(Saved entries)
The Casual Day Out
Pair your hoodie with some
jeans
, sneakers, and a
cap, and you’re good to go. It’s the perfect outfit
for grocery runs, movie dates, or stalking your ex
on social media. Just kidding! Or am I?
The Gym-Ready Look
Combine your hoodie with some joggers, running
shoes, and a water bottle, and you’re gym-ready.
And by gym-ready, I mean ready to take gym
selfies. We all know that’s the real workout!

What the task requires: Copy each line from the data above that includes "hoodie".

The answer:
Pair your hoodie with some
Combine your hoodie with some joggers, running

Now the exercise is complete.